Garric joined in his ancestor's unheard laughter, while the three local men watched in puzzlement.

 

Chapter 9

Tenoctris drew back on the reins, halting the gig on the crest above the opened tomb. Cashel hopped out and tied the mare to the base of a bush—probably Forsythia, but it was past blooming and he wasn't sure. He used the lead rope rather than the reins to give the horse more room to browse. She'd probably tangle the line in the brush, but at least he'd tried to make her a little more comfortable.

Cashel drew the satchel with her gear from behind the seat as Tenoctris dismounted. She moved carefully, but she didn't need his help like she used to for doing common things like, well, getting up and down from a gig.

"I thought there'd be guards still here," he said, looking down at the excavation. In truth he'd been surprised that they'd been able to leave the Coerli city without having an escort of soldiers. Things were different with Garric gone. It wasn't that Sharina didn't care about him and Tenoctris, it was just that she didn't believe Cashel or anybody Cashel was looking after needed other help.

Cashel smiled, standing with the staff in one hand and the satchel made from a rug in the other. He wasn't as strong as Sharina seemed to think; but he doubted a soldier or an army—could handle any likely trouble better than him alone.

"I'm going to lie in the sarcophagus again," Tenoctris said, taking short steps down the slope. "I don't need it the way I did the other night, but it's such a powerful focus that it'll reduce the process to a few minutes."

She chuckled. "That concentration of powers is the only thing of value here," she explained. "And it's of no more use to ordinary thieves than a vat of molten steel would be."

Cashel scrambled to get in front, just in case the old wizard slipped. There was next to no chance of his own bare feet going out from under him, but he slanted the quarterstaff out for a brace anyway.

He paused at the top of the trench to judge the sun. It'd be down soon, but the twilight would last long enough to see by for another hour.

"I'm going to make myself younger," Tenoctris said.

Cashel stepped into the tomb and turned to make sure Tenoctris didn't have trouble in the doorway. She maybe thought he was surprised to hear what she'd said, because she went on, "Oh, not for vanity, I assure you. It's just a practical response to the difficulties of what we'll be doing. I need a more supple body, you see."

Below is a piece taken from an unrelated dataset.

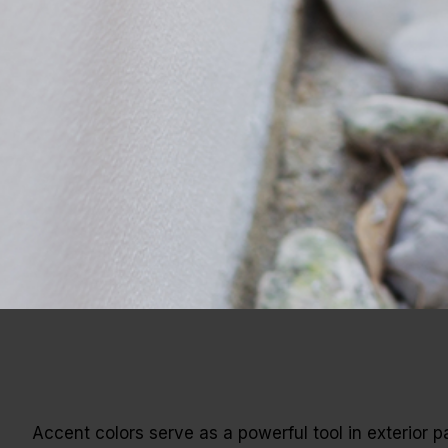
Accent colors serve as a powerful tool in exterior pa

Cashel helped her onto the bench and held her hand as she got into the coffin. He looked again at the carvings and wondered about the man who'd wanted to be buried in such a thing.

Tenoctris opened her satchel and took out a simple stylus of lead. With it she marked a triangle on the bottom of the stone box down at the end where her head'd lain when they came here before, then wrote words on each of the three sides. She looked at Cashel with a little grin and said, "Well, maybe a little from vanity too. Just a little."

Cashel smiled again, but he didn't say anything. She was joking; she wasn't any more vain that he was. Sure, Cashel was a good judge of what he could do, so he knew he could do a lot. He didn't go around bragging to other folk, though, and all the same things were true for Tenoctris.

She lay in the coffin and started murmuring her words of power. Cashel turned toward the entrance. His job was to make sure nobody came in while she was in a trance.

Cashel thought about the man who'd been buried here, if he was a man and not the demon his shadow made him. He took his left hand from his quarterstaff and touched the locket from Tenoctris. He wasn't sure why he was keeping it, but there was bound to be a good reason. Tenoctris always had good reasons.